Who are your customers?
Most of our clientele has been on the institutional side—a lot of endowments, a lot of very highly sophisticated investors. March 2020 was really a pivotal time for IVOL, because we had positive performance when many bond funds with credit-spread risk lost money. I think that was a little bit of a wake-up call for investors. TIPS sold off as well, because we had oil go negative and inflation expectations were falling.
How did the pandemic change things?
I do think the pandemic has been sort of lightning in a bottle for inflation, because we now have fiscal spending, plus we have all of the labor shocks. The Fed’s gone to an average inflation target. Before the pandemic, people weren’t really thinking about inflation. IVOL does more than just inflation, it also can do well when the Fed cuts rates, which is typically in an equity risk-off environment. But I think it’s been at least a door opener for people who are, like, “Oh, maybe I should look at that.”
How did you decide on the 0.99% expense ratio for both ETFs?
A flat fee product is really great for investors. That’s one thing that does differentiate active ETFs from hedge funds. Hedge funds are commingled funds that have a manager expense fee plus an incentive fee, and an active ETF is also a commingled fund that is actively managed, but our fee is flat. Our fee includes all the fund expenses like the admin, the custodian, the audit. All of those are paid by the ETF issuer, not the fund.
Why did you choose to work with Krane Funds, majority owned by China International Capital Corp.?
I started doing stuff with China back in my Goldman days, and then I wrote a paper that was published in a book in China. I was a keynote speaker at a conference. They had given the CRO [chief risk officer] of BlackRock about 15 minutes. The CEO of CIC [China Investment Corp.], their sovereign wealth fund, he got like 15 minutes.

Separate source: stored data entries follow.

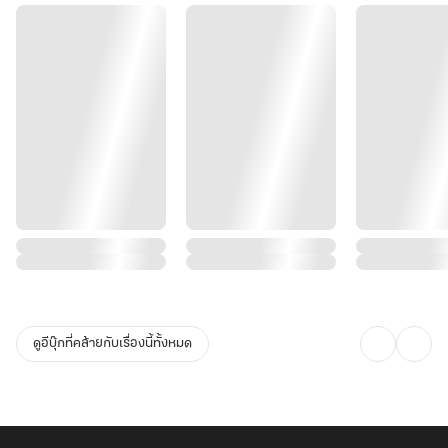
ดูอีบุ๊กที่คล้ายกับเรื่องนี้ทั้งหมด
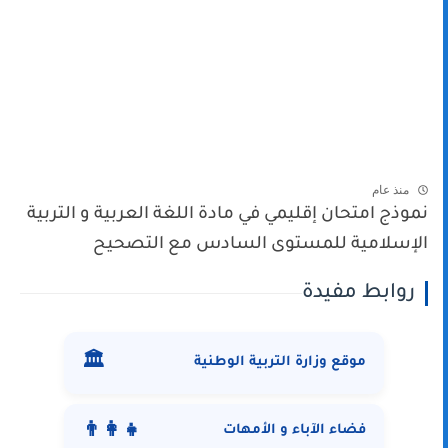
منذ عام
نموذج امتحان إقليمي في مادة اللغة العربية و التربية
الإسلامية للمستوى السادس مع التصحيح
روابط مفيدة
🏛️
موقع وزارة التربية الوطنية
👨‍👩‍👧
فضاء الآباء و الأمهات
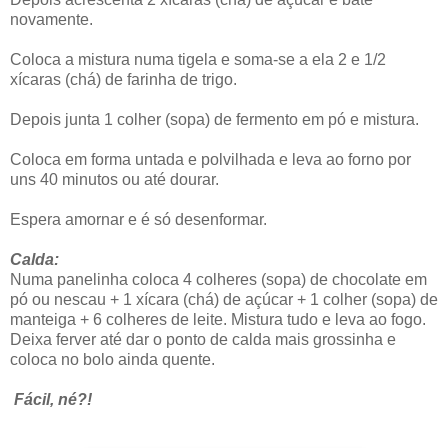
novamente.
Coloca a mistura numa tigela e soma-se a ela 2 e 1/2
xícaras (chá) de farinha de trigo.
Depois junta 1 colher (sopa) de fermento em pó e mistura.
Coloca em forma untada e polvilhada e leva ao forno por
uns 40 minutos ou até dourar.
Espera amornar e é só desenformar.
Calda:
Numa panelinha coloca 4 colheres (sopa) de chocolate em
pó ou nescau + 1 xícara (chá) de açúcar + 1 colher (sopa) de
manteiga + 6 colheres de leite. Mistura tudo e leva ao fogo.
Deixa ferver até dar o ponto de calda mais grossinha e
coloca no bolo ainda quente.
Fácil, né?!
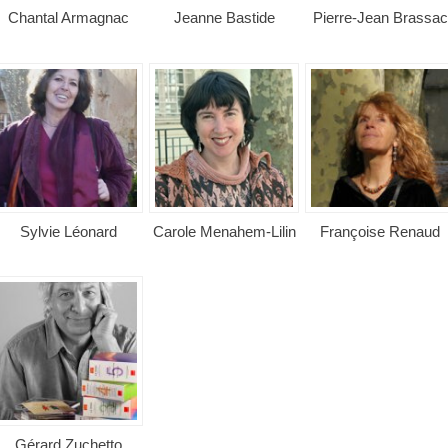
Chantal Armagnac
Jeanne Bastide
Pierre-Jean Brassac
Sylvie Léonard
Carole Menahem-Lilin
Françoise Renaud
Gérard Zuchetto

I had an hour and 45 minutes. It was just amazing to have so much support. At that conference, the Asset Management Association of China, I met someone who later ended up working at Krane. We reconnected when I was thinking about launching an ETF, and we also had a lawyer in common. There are a lot of operational things and compliance things that are very important, and with any growing business, you can build it internally or you can partner with specialists. I really wanted to focus on the portfolio side. It was a crazy, crazy coincidence that it was through China that I originally connected with them.
You’ve been compared to Cathie Wood. What do you think about that?
I don’t know of ever being compared to Cathie, but I love Cathie. She’s a fabulous person as well as a great investor. I started Quadratic a little before Ark was founded. She’s been a huge inspiration as well as a sounding board, and I think I’ve also been that for her. I haven’t embraced social media like Cathie. I have no Twitter account.
Maki reports on currencies and rates and Ballentine covers personal finance for Bloomberg News in New York.